Published: Fri, November 16, 2018
Global Media | By Derrick Guzman

DOJ Lets Slip That Prosecutors Have Readied Charges Against Assange

DOJ Lets Slip That Prosecutors Have Readied Charges Against Assange

WikiLeaks founder Julian Assange could soon face charges in a USA courtroom as Justice Department officials are preparing to prosecute the whistleblower now holed up in an Ecuadorian embassy in London since 2012, The Wall Street Journal reports. The filing added that charges would "need to remain sealed until Assange is arrested". If so, charges against the WikiLeaks editor could be potentially linked to the notorious probe by special counsel Robert Mueller, who is struggling to find proof of Russia's "interference" in the 2016 United States election. Officials have alleged the emails were hacked by Russian spies and transferred to WikiLeaks.

Mr Assange's name was referred to "in error" twice by a federal prosecutor in Virginia.

He has long maintained that leaving the embassy would lead to his arrest and attempted extradition to the U.S. The U.S. government has never said if it has sealed charges against Assange, but former President Barack Obama's Justice Department reportedly decided against pursuing charges on the ground that WikiLeaks is too similar to a news organization. "That was not the intended name for this filing".

The court filing was from a prosecutor in the eastern Virginia state district court, Assistant US Attorney Kellen Dwyer.


The filing had been sealed until early September, though by itself it attracted little notice.

On Thursday evening, Seamus Hughes, the deputy director of the Program on Extremism at George Washington University who is known for scrubbing court filings, joked about the apparent error on Twitter - which first brought it to the attention of reporters.

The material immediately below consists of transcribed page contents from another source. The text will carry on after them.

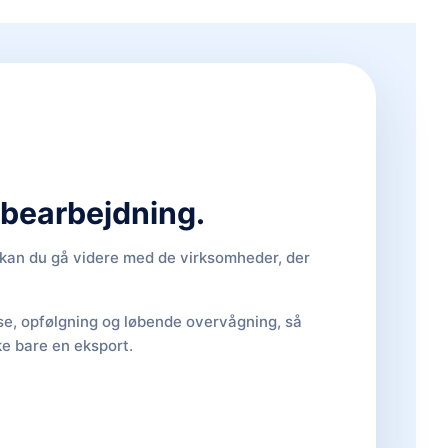
d bearbejdning.
, kan du gå videre med de virksomheder, der
lse, opfølgning og løbende overvågning, så
ke bare en eksport.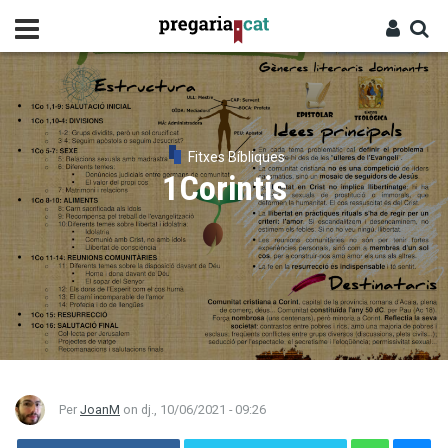
Vés
al
contingut
Cercador
Entra
Fitxes Bíbliques
1Corintis
Per
JoanM
on
dj., 10/06/2021 - 09:26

Facing extradition from Britain to Sweden to be questioned in a sexual molestation case, Assange six years ago took refuge in Ecuador's London embassy, where initially he was treated as a welcome guest.

Pollack said he did not know if Assange has been charged.


Carlos Poveda, the lawyer of WikiLeaks founder Julian Assange, told Sputnik that Ecuador might extradite his client, suggesting Quito might have reached an agreement for this with London and Washington.

WikiLeaks has attracted USA attention since 2010, when it published thousands of military and State Department documents from Army Pvt.

If Assange were to leave the embassy and be arrested by British authorities, he would probably still fight extradition in the British courts.